:: Problem requirements ::
Below are the records; copy each line in which "wellness" can be found.

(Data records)
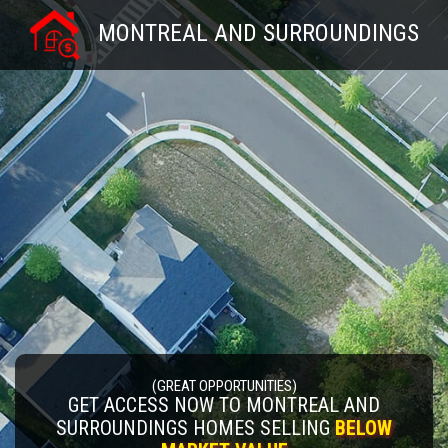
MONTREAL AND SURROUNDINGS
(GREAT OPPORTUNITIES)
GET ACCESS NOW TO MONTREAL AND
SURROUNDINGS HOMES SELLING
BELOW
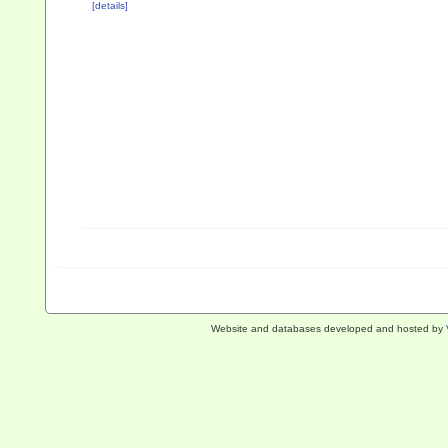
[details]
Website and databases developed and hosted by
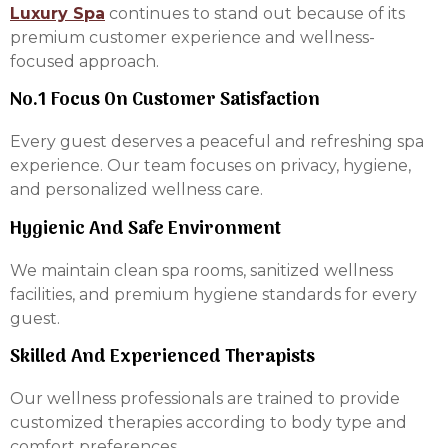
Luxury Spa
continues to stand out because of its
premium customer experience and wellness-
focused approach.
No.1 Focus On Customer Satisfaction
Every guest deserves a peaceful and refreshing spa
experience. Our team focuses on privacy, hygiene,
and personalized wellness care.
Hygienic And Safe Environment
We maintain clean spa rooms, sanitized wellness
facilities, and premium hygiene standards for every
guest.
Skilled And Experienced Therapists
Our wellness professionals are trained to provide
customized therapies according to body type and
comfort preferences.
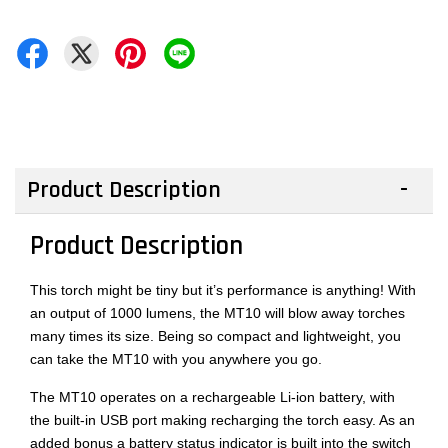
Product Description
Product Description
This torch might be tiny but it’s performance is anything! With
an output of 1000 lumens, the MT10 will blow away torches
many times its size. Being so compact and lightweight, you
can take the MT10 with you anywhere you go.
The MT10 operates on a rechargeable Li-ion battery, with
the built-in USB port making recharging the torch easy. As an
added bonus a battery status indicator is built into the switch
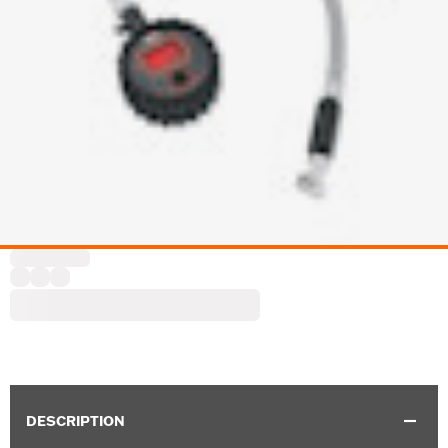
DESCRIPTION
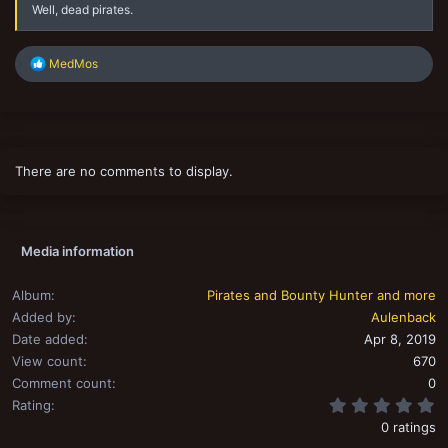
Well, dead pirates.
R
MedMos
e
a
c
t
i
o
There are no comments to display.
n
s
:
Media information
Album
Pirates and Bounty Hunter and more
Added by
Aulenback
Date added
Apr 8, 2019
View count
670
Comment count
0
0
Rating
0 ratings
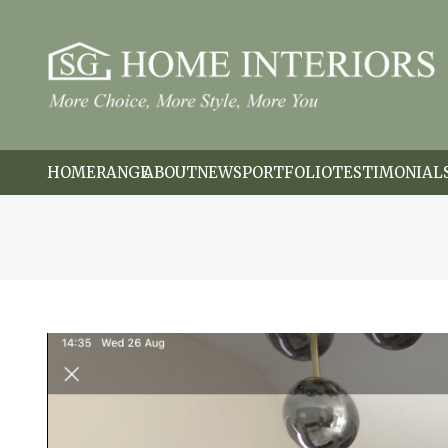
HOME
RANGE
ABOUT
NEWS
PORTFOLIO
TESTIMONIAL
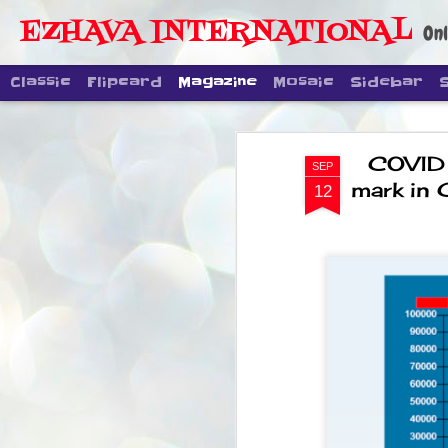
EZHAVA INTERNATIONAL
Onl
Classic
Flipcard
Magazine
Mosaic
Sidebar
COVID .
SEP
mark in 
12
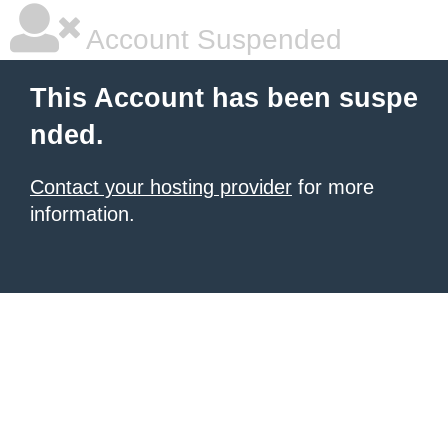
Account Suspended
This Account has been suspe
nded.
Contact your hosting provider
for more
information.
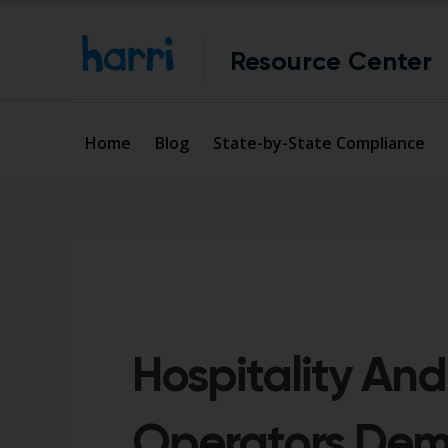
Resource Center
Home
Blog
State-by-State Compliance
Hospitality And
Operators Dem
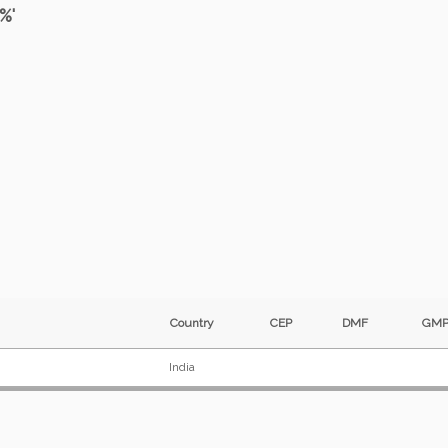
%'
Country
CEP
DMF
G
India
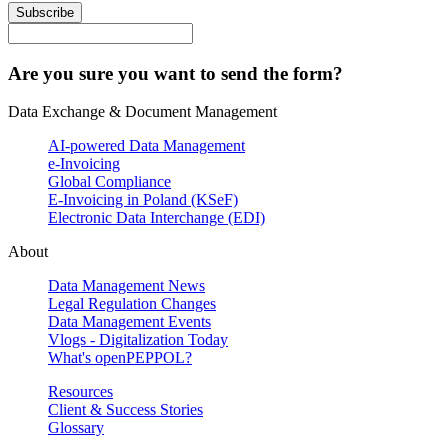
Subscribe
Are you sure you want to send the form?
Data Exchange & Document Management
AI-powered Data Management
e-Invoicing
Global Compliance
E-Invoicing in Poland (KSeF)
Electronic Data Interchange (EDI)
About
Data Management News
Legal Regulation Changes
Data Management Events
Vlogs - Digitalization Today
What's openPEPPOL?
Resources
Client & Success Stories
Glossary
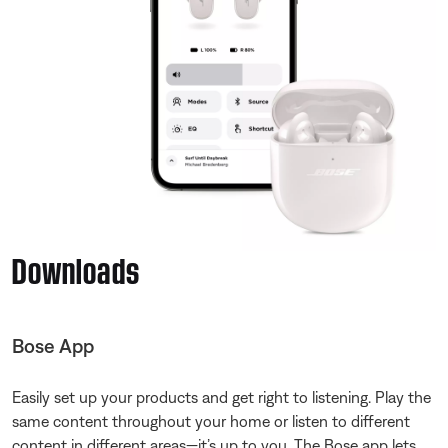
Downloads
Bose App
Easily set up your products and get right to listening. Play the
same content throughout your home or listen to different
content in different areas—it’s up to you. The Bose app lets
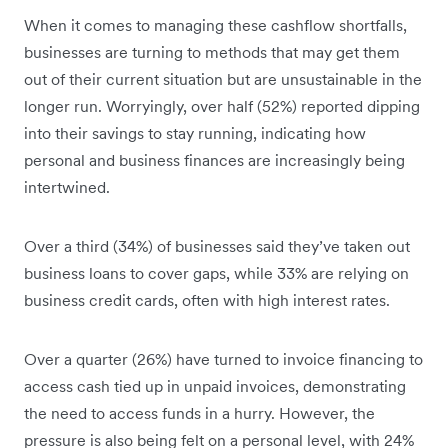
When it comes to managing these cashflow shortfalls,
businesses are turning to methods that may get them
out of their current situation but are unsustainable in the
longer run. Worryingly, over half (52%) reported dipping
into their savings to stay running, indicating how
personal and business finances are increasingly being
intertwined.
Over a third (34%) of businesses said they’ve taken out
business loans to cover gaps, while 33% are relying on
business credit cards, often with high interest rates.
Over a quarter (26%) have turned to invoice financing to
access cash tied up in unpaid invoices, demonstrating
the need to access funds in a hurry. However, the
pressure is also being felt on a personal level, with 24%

--

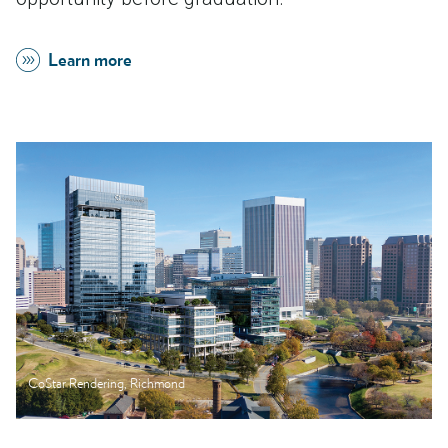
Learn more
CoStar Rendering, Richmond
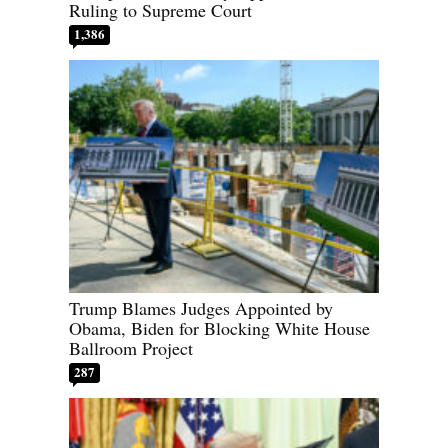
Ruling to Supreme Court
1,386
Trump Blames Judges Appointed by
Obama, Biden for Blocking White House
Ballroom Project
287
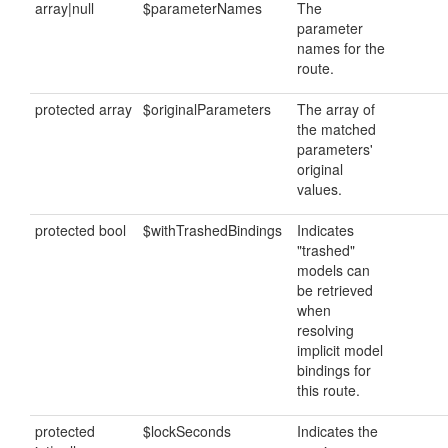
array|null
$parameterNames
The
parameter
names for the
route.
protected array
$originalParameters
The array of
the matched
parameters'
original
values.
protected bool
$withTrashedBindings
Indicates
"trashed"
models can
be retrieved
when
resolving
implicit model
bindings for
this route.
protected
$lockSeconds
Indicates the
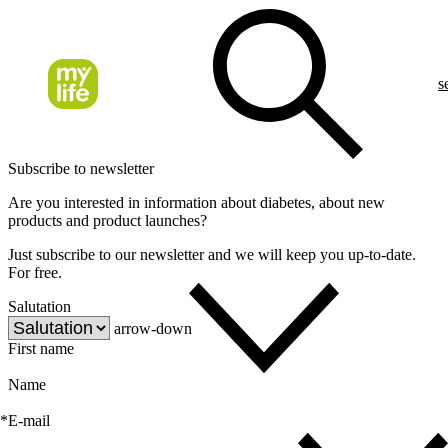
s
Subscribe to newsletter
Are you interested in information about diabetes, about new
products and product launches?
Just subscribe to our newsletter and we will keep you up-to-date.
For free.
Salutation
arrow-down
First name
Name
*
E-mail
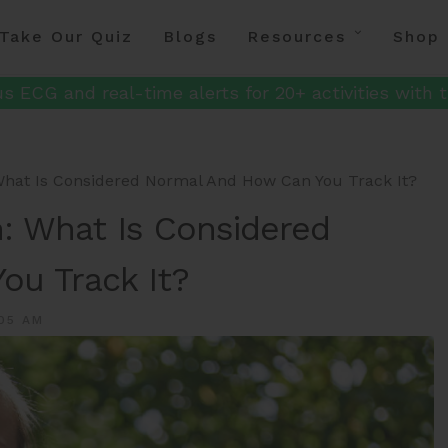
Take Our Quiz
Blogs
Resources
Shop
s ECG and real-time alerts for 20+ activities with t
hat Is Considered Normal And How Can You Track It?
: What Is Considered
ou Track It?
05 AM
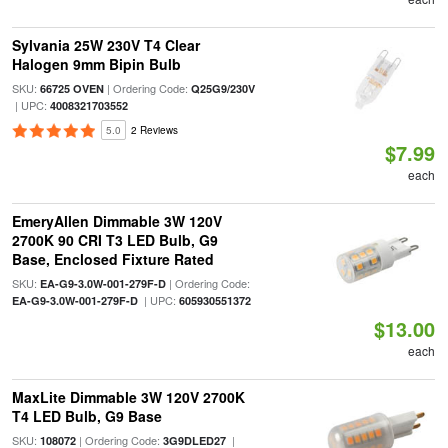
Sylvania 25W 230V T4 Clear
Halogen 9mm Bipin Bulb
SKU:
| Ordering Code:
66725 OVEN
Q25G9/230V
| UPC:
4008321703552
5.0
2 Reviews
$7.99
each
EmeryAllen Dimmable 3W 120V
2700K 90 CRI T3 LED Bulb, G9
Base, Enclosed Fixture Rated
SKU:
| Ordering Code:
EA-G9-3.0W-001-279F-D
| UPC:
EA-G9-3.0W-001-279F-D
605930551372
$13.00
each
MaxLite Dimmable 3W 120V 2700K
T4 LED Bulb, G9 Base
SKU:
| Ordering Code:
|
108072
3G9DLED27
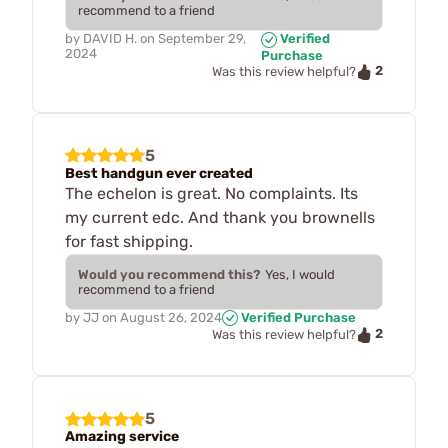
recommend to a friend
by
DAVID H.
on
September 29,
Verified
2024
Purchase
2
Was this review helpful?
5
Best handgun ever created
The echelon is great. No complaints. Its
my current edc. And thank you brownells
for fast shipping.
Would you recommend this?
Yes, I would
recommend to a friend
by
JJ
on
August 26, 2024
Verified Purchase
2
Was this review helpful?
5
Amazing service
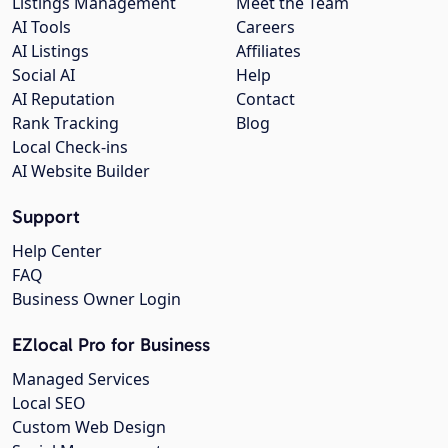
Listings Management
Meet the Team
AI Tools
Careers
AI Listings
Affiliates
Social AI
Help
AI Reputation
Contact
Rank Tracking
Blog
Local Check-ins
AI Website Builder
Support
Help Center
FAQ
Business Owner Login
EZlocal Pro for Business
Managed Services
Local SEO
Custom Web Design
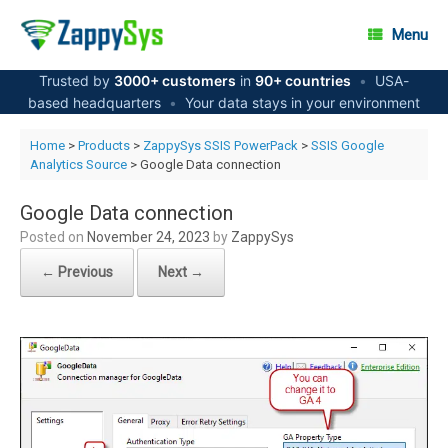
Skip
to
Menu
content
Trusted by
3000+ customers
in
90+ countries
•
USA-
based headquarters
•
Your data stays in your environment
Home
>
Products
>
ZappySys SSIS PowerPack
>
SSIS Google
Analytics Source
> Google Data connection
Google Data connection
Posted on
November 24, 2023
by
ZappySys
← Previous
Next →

:: Answer to this exercise ::
premium customer experience and wellness-
and personalized wellness care.
We maintain clean spa rooms, sanitized wellness
Our wellness professionals are trained to provide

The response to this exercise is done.